Work task ->
Would you write out the lines from the one containing "Tillat utvalg (511, 858)" to the end of the records below, exactly and in full, please?

[Records from a collection]
== Segment start ==
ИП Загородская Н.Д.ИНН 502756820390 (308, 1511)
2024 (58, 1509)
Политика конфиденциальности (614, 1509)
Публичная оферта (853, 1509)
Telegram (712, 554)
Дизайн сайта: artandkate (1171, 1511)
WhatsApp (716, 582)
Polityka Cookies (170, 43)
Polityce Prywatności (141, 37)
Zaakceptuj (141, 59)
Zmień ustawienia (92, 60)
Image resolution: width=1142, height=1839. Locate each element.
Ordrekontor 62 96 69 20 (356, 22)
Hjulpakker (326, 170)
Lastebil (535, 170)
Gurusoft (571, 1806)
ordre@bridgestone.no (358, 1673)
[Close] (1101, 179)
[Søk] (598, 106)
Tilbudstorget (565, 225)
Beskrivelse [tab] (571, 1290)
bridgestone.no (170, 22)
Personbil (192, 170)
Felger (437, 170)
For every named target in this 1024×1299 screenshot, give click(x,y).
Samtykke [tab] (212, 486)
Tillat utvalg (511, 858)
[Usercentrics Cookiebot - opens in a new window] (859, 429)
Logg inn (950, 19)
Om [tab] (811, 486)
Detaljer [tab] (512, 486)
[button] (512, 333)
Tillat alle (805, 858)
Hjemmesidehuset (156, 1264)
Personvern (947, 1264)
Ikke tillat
== Segment end ==
Output ->
Tillat utvalg (511, 858)
[Usercentrics Cookiebot - opens in a new window] (859, 429)
Logg inn (950, 19)
Om [tab] (811, 486)
Detaljer [tab] (512, 486)
[button] (512, 333)
Tillat alle (805, 858)
Hjemmesidehuset (156, 1264)
Personvern (947, 1264)
Ikke tillat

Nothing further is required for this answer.